Dans Le Juif dans le Lotus, ouvrage écrit par Rodger Kamenetz à la suite de la rencontre en 1990 à Dharamsala en Inde, de rabbins américains et du dalaï-lama, ce dernier fait part de son souhait d’en savoir plus sur la méditation hébraïque.
Il est dit qu’un Sikh devrait se lever trois heures avant l'aube, prendre un bain et concentrer ses pensées sur l'Être immortel et répèter le nom Waheguru (un nom de dieu, le maître suprême). Cette pratique précède la récitation des écritures. Naam Japna et Simran sont deux des méditations sikhes les plus courantes : la première invite à chanter des hymnes, la deuxième à réciter des mantras, des prières avec un chapelet indien : une Mâlâ. Ces deux méditations du sikhisme peuvent être réalisées en communauté ou individuellement. Naam est aussi une mantra sikhe, au même titre que la Mul Mantra. Ces méditations où l'esprit est tourné vers dieu ont pour but de stopper l'ego démoniaque et cupide du croyant au profit de pensées orientées vers l'Entité suprême ou au moins l'autre.
Vers -500, pour le philosophe chinois Lao Zi, le vide de l'esprit fait partie des pratiques regroupées sous le vocable "wei-wu-wei": agir-sans-agir (« (il faut) être vide pour faire des choses utiles »).
Dans une certaine forme de spiritualité contemporaine représentée par les enseignements de Krishnamurti ou Jean Klein, le terme de méditation désigne un état de lucidité silencieuse sans support, une vigilance où les constructions mentales sont absentes. Ils ont dessiné quelques directions de méditation :
Dans d'autres enseignements contemporains comme ceux de Rudolf Steiner, la vision de la méditation répond à un besoin intérieur inhérent à la nature humaine.

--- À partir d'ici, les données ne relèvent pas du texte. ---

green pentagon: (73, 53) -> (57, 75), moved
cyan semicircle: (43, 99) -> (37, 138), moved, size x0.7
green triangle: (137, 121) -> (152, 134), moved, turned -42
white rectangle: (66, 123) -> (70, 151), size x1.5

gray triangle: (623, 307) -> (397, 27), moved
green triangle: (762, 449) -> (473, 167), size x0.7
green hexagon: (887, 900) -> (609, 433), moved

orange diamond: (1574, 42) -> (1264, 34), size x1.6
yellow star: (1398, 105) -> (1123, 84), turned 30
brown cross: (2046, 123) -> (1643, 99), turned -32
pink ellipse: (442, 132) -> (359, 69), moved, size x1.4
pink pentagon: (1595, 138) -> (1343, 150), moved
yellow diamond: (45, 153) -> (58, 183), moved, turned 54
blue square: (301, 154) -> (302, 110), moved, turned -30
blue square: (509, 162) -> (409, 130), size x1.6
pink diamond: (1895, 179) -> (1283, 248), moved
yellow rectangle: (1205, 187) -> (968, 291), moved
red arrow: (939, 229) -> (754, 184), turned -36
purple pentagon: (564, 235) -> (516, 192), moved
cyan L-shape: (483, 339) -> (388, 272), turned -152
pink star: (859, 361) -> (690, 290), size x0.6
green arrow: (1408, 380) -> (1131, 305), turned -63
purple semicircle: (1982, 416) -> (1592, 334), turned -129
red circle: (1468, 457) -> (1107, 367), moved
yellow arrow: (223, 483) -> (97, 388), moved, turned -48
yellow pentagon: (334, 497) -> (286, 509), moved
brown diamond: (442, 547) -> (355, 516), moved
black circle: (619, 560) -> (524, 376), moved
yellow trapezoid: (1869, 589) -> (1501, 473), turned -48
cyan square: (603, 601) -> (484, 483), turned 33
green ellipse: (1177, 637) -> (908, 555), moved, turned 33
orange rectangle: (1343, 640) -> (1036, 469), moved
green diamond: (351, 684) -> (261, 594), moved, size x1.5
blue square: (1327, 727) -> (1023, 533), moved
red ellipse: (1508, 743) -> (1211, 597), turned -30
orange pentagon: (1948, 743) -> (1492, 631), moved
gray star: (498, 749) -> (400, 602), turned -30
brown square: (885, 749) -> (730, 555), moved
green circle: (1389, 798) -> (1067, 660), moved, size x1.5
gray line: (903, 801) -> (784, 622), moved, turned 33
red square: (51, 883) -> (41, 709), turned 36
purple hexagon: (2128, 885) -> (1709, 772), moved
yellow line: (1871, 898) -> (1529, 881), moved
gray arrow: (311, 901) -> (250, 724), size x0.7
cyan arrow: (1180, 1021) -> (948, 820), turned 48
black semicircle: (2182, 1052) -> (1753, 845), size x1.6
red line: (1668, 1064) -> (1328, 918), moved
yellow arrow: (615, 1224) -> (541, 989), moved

Selon cette conception, la conscience de soi de l'être humain moderne a été gagnée au prix de la perte de la perception de sa nature spirituelle et de celle du monde. Les questions existentielles de l'être humain proviendraient de la perte de cette perception. Par le biais d'une méditation basée sur la pensée, l'être humain pourrait à nouveau faire l'expérience objective du monde spirituel.
Frank Buchman (1878–1961), pasteur luthérien américain, fut influencé par le pasteur baptiste anglais Frederick Brotherton Meyer qui avait développé une pratique d'écoute silencieuse quotidienne, qu'il développe dans son livre "The Secret of Guidance". L'un de ses slogans est : "Ne laisse pas passer un seul jour sans sa période d'attente silencieuse devant Dieu" ("Let no day pass without its season of silent waiting before God.") Non seulement Buchman adopta cette pratique quotidienne du recueillement silencieux afin de rechercher et recevoir la « direction divine » sur tous les aspects de la vie, mais encore il la diffusa très largement au travers du mouvement œcuménique de réveil, dit "Groupe d’Oxford" qu'il créa, et qui devint en 1938 le Réarmement moral, puis en 2001 Initiatives et Changement, s'ouvrant à toutes les religions comme aux non-croyants. Au moment de la mort de Frank Buchman, Karl Wick, rédacteur en chef du quotidien catholique de Lucerne Vaterland , écrivit : "Le silence du recueillement pratiqué dans les monastères, Buchman l’a introduit dans le cabinet du ministre, dans le bureau de l’industriel et l’atelier de l’ouvrier".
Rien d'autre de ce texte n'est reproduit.